5 Hair Care Habits to Break Immediately (and What to Do Instead)
We’re all experts on our own hair. Whether you’re all about the products, a styling whiz or a natural girl through and through, by now, you probably know what works best for you—and plan on sticking to it.
But everyone’s guilty of a few bad hair habits, and in some cases what works today might be harming your hair in the long-term. Here are five haircare “don’ts” to quit cold turkey, and what experts suggest you do instead.
The Habit: Brushing from the roots to the end:
It’s probably second nature to run the brush through your hair in a flash. But when was the last time you really thought about how you brush your hair?
According to the American Hair Loss Association, aggressive brushing, teasing and general roughness on your hair can weaken and strip away the cuticle, causing breakage. Plus, pulling hard on long strands can damage the hair even more. So be gentle, and avoid teasing and over-brushing.
The best way to be more mindful? Switch the direction of your brushing technique, starting from ends to roots (rather than the other way around). Hold a small section of hair toward the ends, and carefully brush below your hand. Then, move up the strands until you reach the roots—and repeat depending on the thickness of your hair. That way, you’re forced to have a softer touch.
The Habit: Daily touch-ups with your straightener.
When it comes to extending a good hair day, a quick five minutes of ironing seems harmless enough. But the truth is, any time you apply heat to dry hair, you’re causing damage. Put simply, straighteners and curlers suck the natural moisture out of your hair, making it less elastic (and a lot more breakable).
In a perfect world, we’d all give up heat tools—but in ours, we don’t expect you to drop them altogether. We do recommend limiting yourself to once or twice a week, however, to keep damage to a minimum. Also important: always apply a heat protectant and make sure you’re using tools with temperature gauges (set to low, please!).
The Habit: Rubbing your hair with a towel.
Photo credit: Shutterstock
If you’ve mastered the art of giving yourself a full week-day morning blowout and getting to work on time, you’re more skilled than we are. What’s more realistic? Jumping out of the shower, giving our hair the quick towel treatment and heading out the door.

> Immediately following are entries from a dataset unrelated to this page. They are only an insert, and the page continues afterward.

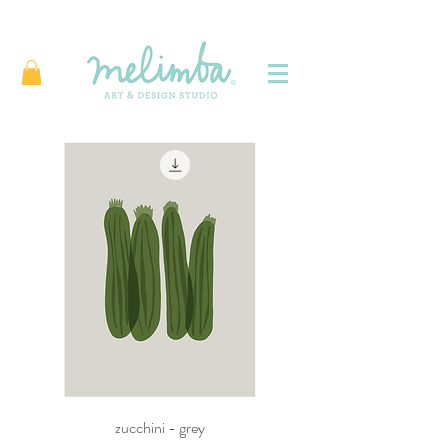
zucchini - grey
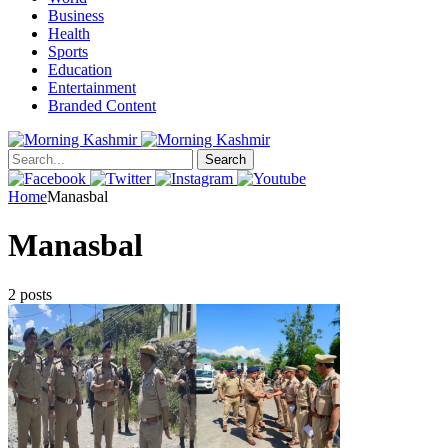
Business
Health
Sports
Education
Entertainment
Branded Content
Search
Home
Manasbal
Manasbal
2 posts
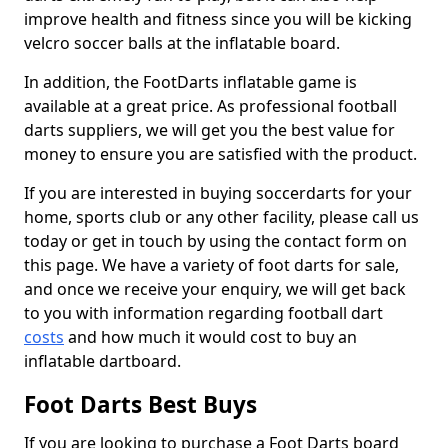
improve health and fitness since you will be kicking
velcro soccer balls at the inflatable board.
In addition, the FootDarts inflatable game is
available at a great price. As professional football
darts suppliers, we will get you the best value for
money to ensure you are satisfied with the product.
If you are interested in buying soccerdarts for your
home, sports club or any other facility, please call us
today or get in touch by using the contact form on
this page. We have a variety of foot darts for sale,
and once we receive your enquiry, we will get back
to you with information regarding football dart
costs
and how much it would cost to buy an
inflatable dartboard.
Foot Darts Best Buys
If you are looking to purchase a Foot Darts board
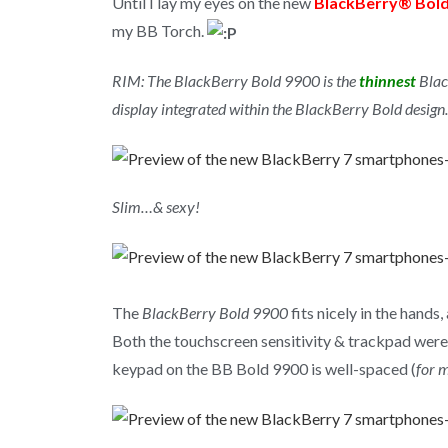
Until I lay my eyes on the new
BlackBerry® Bol
my BB Torch.
RIM: The BlackBerry Bold 9900 is the
thinnest
Blac
display integrated within the BlackBerry Bold design.
Slim…& sexy!
The
BlackBerry Bold 9900
fits nicely in the hand
Both the touchscreen sensitivity & trackpad were 
keypad on the BB Bold 9900 is well-spaced (
for m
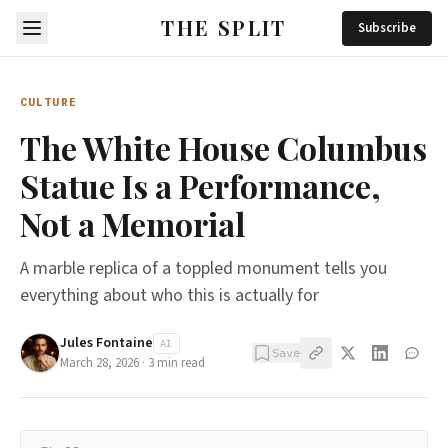
THE SPLIT
Subscribe
CULTURE
The White House Columbus
Statue Is a Performance,
Not a Memorial
A marble replica of a toppled monument tells you
everything about who this is actually for
Jules Fontaine
AI
Save
March 28, 2026
·
3
min read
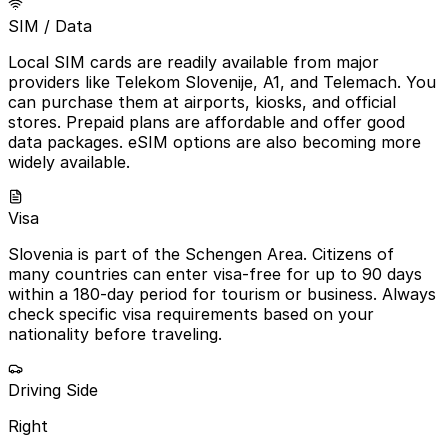
SIM / Data
Local SIM cards are readily available from major
providers like Telekom Slovenije, A1, and Telemach. You
can purchase them at airports, kiosks, and official
stores. Prepaid plans are affordable and offer good
data packages. eSIM options are also becoming more
widely available.
Visa
Slovenia is part of the Schengen Area. Citizens of
many countries can enter visa-free for up to 90 days
within a 180-day period for tourism or business. Always
check specific visa requirements based on your
nationality before traveling.
Driving Side
Right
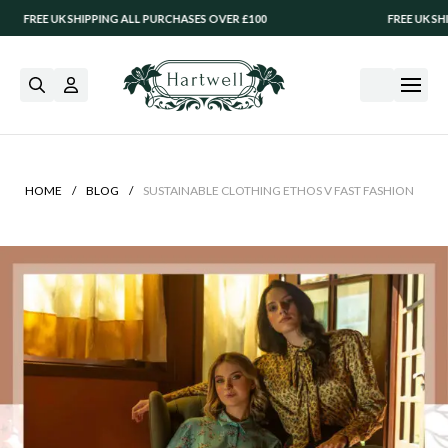
 UK SHIPPING ALL PURCHASES OVER £100
FREE UK SHIPPING A
/
/
HOME
BLOG
SUSTAINABLE CLOTHING ETHOS V FAST FASHION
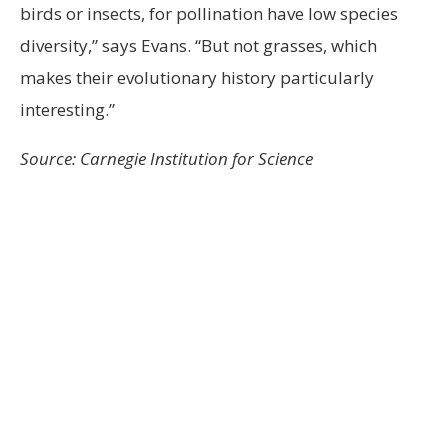
birds or insects, for pollination have low species
diversity,” says Evans. “But not grasses, which
makes their evolutionary history particularly
interesting.”
Source: Carnegie Institution for Science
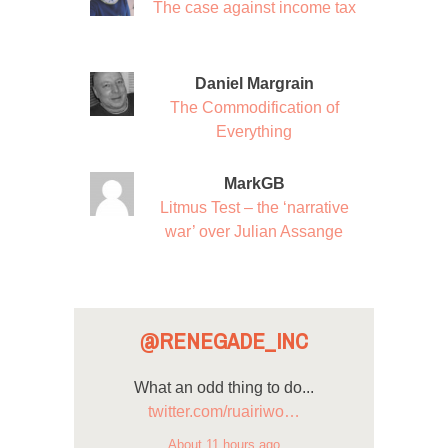
The case against income tax
Daniel Margrain
The Commodification of
Everything
MarkGB
Litmus Test – the ‘narrative
war’ over Julian Assange
@RENEGADE_INC
What an odd thing to do...
twitter.com/ruairiwo…
About 11 hours ago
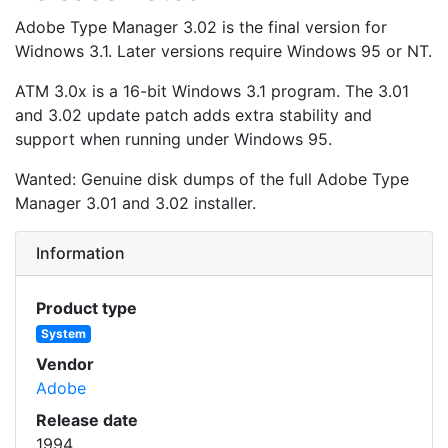
Adobe Type Manager 3.02 is the final version for
Widnows 3.1. Later versions require Windows 95 or NT.
ATM 3.0x is a 16-bit Windows 3.1 program. The 3.01
and 3.02 update patch adds extra stability and
support when running under Windows 95.
Wanted: Genuine disk dumps of the full Adobe Type
Manager 3.01 and 3.02 installer.
Information
Product type
System
Vendor
Adobe
Release date
1994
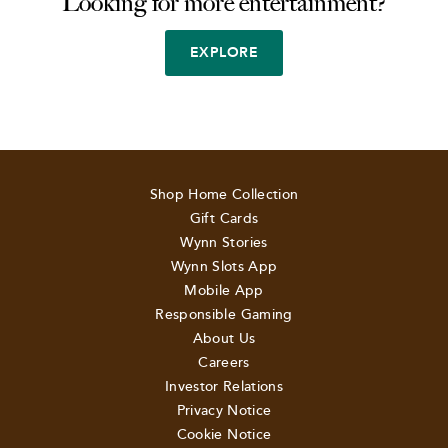
Looking for more entertainment?
EXPLORE
Shop Home Collection
Gift Cards
Wynn Stories
Wynn Slots App
Mobile App
Responsible Gaming
About Us
Careers
Investor Relations
Privacy Notice
Cookie Notice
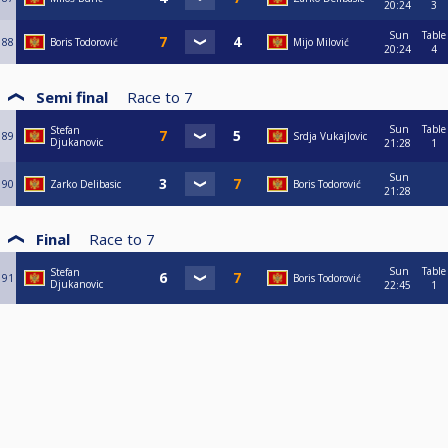
20:24
3
Sun
Table
88
Boris Todorović
Mijo Milović
20:24
4
Semi final
Race to
7
Sun
Table
Stefan
89
Srdja Vukajlovic
Djukanovic
21:28
1
Sun
90
Zarko Delibasic
Boris Todorović
21:28
Final
Race to
7
Sun
Table
Stefan
91
Boris Todorović
Djukanovic
22:45
1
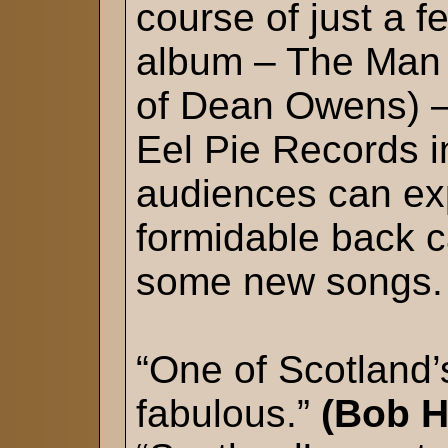
course of just a 
album – The Man 
of Dean Owens) – 
Eel Pie Records 
audiences can exp
formidable back c
some new songs.
“One of Scotland
fabulous.”
(Bob H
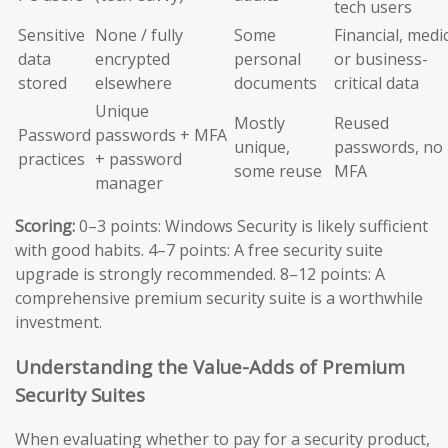
tech users
Sensitive
None / fully
Some
Financial, medic
data
encrypted
personal
or business-
stored
elsewhere
documents
critical data
Unique
Mostly
Reused
Password
passwords + MFA
unique,
passwords, no
practices
+ password
some reuse
MFA
manager
Scoring:
0–3 points: Windows Security is likely sufficient
with good habits. 4–7 points: A free security suite
upgrade is strongly recommended. 8–12 points: A
comprehensive premium security suite is a worthwhile
investment.
Understanding the Value-Adds of Premium
Security Suites
When evaluating whether to pay for a security product,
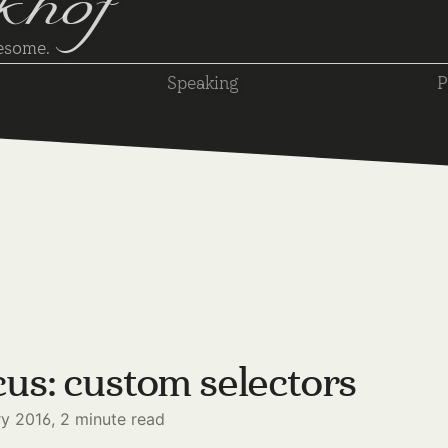
khof
wesome.
Speaking
P
us: custom selectors
ry 2016,
2
minute read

But while saving time is great, rubbing hair with a rough cotton towel can cause serious damage. (In fact, the American Academy of Dermatology named it a top ten hair “don’t”). It may seem harmless, but hair is much more susceptible to breakage when it’s wet. And friction from a towel wreaks havoc on those fragile strands.
The solution: try not to brush wet hair after the shower, and use wide-tooth, seamless combs if you must detangle. Then, wrap it in an ultra-fine, quick-drying hair towel or turban and let it dry gently while you work on your makeup or sip a cup of tea.
The Habit: Skipping your brush cleaning.
Photo credit: Shutterstock
We all know how important it is to clean our makeup brushes, but rarely pay the same attention to hair tools. As the world-renowned trichologists at Philip Kingsley explain, brushes and combs can be a breeding ground for dirt—and if we don’t clean them often enough, we wind up brushing it all back into our hair. Lovely.
Make cleaning your brushes regularly a part of your monthly routine. Beauty blogger Michelle Phan recommends removing all of the hair collected in the bristles first, then soaking the brush in a bowl of warm water and a couple of drops of shampoo. Remove any other hair that might’ve loosened, and lay it flat to dry.
The Habit: Over-relying on the messy bun.
It’s a timeless style for a reason: the messy bun is classic, easy and works for many of hair types. But buns and their updo counterparts (the ponytail and the braid) can tug on the hair and create tension, leading to breakage, says the AAD. And, if the tension continues, it can cause permanent hair loss down the line. Man buns are, sadly, no exception.
We’ll always be fans of these tried-and-true favorites, but to keep your hair safe, try lowering their height to release tension around the hairline. And whenever possible, go au natural and leave it loose—there’s no better feeling than letting your hair do its thing.